Segment Start: Supplied material

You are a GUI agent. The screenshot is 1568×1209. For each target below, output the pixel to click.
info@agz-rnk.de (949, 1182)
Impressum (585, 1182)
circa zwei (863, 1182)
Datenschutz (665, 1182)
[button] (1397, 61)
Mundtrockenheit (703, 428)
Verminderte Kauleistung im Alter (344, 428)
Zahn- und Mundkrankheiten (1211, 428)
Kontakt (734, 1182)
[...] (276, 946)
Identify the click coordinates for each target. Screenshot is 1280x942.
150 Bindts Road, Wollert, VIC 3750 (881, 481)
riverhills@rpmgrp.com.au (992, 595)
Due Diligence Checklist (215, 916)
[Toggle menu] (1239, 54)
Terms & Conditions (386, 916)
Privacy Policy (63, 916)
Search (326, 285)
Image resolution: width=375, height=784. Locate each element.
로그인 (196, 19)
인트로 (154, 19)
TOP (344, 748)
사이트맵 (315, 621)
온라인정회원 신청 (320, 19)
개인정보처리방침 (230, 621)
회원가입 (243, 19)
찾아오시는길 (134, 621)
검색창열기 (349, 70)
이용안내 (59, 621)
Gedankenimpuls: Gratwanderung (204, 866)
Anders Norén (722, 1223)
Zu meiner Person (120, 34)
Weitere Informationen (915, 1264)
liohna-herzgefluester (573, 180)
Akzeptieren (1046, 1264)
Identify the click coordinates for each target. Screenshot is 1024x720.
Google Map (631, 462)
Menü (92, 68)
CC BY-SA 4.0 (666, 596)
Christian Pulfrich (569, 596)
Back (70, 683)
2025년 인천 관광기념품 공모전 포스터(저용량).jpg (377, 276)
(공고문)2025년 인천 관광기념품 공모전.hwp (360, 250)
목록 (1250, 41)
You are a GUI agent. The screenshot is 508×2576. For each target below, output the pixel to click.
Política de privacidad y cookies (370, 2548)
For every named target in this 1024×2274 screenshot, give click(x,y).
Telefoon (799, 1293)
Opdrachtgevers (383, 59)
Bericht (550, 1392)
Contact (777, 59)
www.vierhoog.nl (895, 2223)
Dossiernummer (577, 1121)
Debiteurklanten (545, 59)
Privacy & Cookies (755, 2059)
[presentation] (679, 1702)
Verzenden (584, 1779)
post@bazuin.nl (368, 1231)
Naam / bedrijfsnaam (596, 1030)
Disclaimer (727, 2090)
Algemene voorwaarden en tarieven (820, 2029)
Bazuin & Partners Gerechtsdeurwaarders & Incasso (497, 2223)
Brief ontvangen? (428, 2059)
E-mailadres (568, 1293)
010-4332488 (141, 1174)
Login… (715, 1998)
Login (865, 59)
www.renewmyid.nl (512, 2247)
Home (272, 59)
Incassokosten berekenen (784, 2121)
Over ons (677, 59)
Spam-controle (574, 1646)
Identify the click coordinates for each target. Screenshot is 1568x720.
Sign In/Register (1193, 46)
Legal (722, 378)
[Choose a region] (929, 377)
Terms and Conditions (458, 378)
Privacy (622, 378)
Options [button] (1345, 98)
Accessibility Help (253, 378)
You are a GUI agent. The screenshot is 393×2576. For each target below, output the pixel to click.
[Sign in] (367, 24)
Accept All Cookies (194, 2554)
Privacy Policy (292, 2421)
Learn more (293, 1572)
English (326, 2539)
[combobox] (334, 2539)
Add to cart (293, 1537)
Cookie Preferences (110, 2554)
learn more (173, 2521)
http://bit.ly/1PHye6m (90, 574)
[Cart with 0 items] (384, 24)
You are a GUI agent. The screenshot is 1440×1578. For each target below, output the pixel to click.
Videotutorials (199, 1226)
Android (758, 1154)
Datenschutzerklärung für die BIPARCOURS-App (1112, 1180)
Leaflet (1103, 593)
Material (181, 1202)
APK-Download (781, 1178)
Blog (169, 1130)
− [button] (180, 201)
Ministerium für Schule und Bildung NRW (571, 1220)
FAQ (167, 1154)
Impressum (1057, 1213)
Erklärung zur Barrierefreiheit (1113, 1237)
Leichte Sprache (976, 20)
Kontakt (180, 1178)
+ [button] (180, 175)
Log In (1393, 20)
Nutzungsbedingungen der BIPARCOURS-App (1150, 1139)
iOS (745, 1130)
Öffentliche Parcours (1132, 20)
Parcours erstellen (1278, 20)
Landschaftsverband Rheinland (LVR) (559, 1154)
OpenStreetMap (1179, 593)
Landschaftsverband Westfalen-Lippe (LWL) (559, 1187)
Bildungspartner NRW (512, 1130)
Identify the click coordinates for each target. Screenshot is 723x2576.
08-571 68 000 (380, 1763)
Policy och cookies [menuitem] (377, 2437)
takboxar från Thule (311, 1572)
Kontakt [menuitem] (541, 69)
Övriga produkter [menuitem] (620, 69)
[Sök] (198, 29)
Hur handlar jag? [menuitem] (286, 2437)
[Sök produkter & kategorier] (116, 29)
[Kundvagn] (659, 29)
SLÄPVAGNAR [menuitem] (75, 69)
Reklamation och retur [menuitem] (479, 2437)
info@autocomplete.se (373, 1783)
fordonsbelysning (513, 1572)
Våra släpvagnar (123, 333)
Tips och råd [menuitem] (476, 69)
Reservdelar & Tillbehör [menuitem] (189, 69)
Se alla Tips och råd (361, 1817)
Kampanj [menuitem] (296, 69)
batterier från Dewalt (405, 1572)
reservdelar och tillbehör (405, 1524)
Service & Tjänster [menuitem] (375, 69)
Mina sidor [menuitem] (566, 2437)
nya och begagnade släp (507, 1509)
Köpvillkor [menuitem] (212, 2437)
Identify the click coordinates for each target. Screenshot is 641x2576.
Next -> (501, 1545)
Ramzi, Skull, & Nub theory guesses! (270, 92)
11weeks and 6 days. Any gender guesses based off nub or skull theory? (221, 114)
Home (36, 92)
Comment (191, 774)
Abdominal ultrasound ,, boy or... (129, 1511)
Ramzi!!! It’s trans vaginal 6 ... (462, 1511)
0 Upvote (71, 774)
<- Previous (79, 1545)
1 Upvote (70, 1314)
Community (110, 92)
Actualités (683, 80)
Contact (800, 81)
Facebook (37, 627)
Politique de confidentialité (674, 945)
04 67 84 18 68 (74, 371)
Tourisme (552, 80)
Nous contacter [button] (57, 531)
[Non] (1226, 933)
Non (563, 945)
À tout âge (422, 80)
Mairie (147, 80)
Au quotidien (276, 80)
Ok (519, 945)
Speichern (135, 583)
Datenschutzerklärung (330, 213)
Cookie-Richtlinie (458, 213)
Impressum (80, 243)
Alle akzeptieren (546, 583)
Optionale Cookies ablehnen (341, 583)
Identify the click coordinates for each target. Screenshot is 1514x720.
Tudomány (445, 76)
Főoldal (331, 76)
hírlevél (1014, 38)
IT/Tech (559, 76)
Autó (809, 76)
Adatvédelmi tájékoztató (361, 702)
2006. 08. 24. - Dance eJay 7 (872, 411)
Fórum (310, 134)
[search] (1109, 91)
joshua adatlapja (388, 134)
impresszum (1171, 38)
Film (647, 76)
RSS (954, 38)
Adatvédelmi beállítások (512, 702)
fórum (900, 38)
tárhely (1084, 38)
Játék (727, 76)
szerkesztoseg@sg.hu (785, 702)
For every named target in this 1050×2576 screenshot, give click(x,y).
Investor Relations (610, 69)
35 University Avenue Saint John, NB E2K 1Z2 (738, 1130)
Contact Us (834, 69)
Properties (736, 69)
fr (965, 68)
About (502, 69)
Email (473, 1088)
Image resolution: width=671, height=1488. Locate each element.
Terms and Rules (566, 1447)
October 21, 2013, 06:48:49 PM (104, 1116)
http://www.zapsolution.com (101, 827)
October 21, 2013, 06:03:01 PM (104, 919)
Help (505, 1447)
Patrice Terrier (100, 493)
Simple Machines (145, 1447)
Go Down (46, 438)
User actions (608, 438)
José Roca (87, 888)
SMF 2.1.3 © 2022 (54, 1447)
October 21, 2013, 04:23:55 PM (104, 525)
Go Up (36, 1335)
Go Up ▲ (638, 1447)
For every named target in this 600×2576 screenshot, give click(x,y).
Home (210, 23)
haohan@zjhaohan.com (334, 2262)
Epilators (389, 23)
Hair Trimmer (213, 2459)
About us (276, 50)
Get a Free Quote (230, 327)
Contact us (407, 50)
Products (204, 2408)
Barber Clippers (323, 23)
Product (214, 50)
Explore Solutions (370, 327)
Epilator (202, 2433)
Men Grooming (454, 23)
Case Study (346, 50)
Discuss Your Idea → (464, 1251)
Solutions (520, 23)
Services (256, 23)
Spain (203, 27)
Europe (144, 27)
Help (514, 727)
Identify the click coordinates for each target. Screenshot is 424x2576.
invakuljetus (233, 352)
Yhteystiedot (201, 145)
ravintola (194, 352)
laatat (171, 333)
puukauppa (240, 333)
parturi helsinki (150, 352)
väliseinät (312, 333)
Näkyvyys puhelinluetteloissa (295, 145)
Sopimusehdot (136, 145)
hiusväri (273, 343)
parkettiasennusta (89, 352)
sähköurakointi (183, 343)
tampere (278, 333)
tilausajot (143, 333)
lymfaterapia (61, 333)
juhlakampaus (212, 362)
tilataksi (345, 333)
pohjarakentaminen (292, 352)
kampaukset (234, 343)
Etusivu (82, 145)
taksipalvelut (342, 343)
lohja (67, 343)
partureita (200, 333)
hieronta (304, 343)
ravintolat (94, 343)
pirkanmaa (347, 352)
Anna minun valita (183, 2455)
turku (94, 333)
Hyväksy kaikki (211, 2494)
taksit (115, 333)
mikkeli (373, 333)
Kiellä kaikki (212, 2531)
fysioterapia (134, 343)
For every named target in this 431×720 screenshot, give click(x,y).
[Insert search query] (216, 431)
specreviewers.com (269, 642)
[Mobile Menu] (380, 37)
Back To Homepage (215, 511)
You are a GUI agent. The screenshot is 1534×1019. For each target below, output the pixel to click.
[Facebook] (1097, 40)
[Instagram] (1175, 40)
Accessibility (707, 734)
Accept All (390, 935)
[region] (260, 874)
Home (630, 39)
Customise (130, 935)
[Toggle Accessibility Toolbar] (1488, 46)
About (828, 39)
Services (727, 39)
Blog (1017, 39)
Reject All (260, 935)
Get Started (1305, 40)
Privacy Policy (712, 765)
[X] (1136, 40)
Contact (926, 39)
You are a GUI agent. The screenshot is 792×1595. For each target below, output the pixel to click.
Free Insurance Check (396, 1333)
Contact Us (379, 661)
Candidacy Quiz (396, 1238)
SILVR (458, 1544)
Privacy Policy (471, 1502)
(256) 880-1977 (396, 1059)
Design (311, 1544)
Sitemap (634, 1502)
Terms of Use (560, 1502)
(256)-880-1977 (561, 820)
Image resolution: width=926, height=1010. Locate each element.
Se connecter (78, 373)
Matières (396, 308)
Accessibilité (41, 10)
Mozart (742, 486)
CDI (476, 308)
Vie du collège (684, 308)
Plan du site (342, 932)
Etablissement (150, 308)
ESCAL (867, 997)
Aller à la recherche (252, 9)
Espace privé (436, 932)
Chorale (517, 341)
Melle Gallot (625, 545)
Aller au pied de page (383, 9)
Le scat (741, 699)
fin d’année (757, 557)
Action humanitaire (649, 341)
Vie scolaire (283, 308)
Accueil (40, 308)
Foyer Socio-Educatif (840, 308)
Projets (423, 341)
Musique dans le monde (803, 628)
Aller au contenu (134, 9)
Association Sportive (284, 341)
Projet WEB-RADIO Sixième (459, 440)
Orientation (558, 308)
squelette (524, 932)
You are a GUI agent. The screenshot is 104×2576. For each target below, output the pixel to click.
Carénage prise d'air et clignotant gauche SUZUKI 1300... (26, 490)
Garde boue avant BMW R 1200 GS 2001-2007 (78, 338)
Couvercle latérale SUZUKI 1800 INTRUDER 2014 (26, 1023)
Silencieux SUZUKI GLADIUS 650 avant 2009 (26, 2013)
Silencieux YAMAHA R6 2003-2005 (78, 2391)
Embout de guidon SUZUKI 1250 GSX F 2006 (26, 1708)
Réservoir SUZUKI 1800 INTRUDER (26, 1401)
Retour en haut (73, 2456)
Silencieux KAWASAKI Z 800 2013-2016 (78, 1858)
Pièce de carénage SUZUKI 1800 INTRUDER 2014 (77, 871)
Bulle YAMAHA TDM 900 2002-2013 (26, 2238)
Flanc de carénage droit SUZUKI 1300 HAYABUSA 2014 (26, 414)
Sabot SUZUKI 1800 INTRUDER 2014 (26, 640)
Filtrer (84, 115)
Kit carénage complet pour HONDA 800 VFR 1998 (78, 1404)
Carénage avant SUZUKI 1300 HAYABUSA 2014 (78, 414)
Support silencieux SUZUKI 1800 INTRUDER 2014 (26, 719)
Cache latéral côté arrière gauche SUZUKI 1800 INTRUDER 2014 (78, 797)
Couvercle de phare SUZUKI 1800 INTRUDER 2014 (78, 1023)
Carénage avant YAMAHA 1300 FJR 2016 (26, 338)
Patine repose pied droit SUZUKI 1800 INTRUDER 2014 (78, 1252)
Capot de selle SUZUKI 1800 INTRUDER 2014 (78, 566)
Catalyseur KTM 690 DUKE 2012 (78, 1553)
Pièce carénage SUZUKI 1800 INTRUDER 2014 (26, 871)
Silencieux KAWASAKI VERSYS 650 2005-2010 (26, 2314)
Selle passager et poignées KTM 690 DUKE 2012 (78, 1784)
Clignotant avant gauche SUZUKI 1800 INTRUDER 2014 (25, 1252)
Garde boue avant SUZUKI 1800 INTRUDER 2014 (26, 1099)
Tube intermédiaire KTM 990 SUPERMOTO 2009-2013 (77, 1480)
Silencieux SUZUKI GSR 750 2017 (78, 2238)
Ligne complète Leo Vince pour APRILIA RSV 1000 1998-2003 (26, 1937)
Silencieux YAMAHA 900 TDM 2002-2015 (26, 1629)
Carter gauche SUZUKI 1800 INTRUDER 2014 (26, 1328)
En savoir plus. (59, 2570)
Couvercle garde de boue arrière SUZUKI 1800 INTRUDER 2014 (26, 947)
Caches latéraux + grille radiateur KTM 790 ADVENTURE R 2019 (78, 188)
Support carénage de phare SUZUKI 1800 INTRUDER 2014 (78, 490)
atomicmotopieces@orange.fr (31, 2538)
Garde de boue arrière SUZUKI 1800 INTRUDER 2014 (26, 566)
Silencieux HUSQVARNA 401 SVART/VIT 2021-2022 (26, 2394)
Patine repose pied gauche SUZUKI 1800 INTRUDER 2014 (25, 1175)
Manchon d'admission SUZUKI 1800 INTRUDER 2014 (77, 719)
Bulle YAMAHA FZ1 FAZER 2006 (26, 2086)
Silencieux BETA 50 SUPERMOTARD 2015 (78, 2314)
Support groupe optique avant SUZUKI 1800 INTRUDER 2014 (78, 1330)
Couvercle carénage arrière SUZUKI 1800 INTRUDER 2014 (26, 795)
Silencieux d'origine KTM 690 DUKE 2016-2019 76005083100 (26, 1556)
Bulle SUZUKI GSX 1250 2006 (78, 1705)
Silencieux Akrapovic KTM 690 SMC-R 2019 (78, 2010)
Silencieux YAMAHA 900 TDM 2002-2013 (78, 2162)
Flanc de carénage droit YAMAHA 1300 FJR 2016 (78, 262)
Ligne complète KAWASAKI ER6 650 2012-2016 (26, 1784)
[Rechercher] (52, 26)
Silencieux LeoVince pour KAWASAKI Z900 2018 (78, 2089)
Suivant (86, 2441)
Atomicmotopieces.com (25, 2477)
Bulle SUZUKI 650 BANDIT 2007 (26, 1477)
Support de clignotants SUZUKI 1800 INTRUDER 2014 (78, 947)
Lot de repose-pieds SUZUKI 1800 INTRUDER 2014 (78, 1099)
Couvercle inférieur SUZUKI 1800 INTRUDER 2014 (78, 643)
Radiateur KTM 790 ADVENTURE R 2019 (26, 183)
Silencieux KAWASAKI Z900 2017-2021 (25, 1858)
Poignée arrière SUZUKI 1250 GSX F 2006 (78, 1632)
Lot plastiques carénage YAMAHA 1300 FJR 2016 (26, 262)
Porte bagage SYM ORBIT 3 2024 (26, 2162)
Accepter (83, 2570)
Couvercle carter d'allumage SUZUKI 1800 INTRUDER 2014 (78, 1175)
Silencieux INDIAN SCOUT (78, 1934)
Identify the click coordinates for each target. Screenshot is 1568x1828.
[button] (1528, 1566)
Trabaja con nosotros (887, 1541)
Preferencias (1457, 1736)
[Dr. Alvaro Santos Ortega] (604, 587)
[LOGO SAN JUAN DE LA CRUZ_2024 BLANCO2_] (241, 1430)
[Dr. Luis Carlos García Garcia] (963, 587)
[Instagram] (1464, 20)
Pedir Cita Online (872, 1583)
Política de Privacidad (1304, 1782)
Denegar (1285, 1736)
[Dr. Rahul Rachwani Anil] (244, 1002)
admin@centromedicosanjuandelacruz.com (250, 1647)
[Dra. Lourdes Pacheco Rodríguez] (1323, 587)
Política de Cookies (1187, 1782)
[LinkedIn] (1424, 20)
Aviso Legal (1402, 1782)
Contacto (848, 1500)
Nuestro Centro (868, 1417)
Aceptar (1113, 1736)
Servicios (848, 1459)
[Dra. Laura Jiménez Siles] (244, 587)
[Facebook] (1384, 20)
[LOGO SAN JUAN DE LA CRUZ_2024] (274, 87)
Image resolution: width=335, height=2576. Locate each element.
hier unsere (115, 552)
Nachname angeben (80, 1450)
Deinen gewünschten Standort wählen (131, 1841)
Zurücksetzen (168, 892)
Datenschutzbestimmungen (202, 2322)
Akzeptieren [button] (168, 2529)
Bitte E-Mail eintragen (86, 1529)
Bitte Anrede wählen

Segment End: Supplied material

Search the data above for the word "output", then gather each line in which it appears.

You are a GUI agent. The screenshot is 1568×1209. For each target below, output the pixel to click.
You are a GUI agent. The screenshot is 508×2576. For each target below, output the pixel to click.
You are a GUI agent. The screenshot is 393×2576. For each target below, output the pixel to click.
You are a GUI agent. The screenshot is 1440×1578. For each target below, output the pixel to click.
You are a GUI agent. The screenshot is 1534×1019. For each target below, output the pixel to click.
You are a GUI agent. The screenshot is 792×1595. For each target below, output the pixel to click.
You are a GUI agent. The screenshot is 104×2576. For each target below, output the pixel to click.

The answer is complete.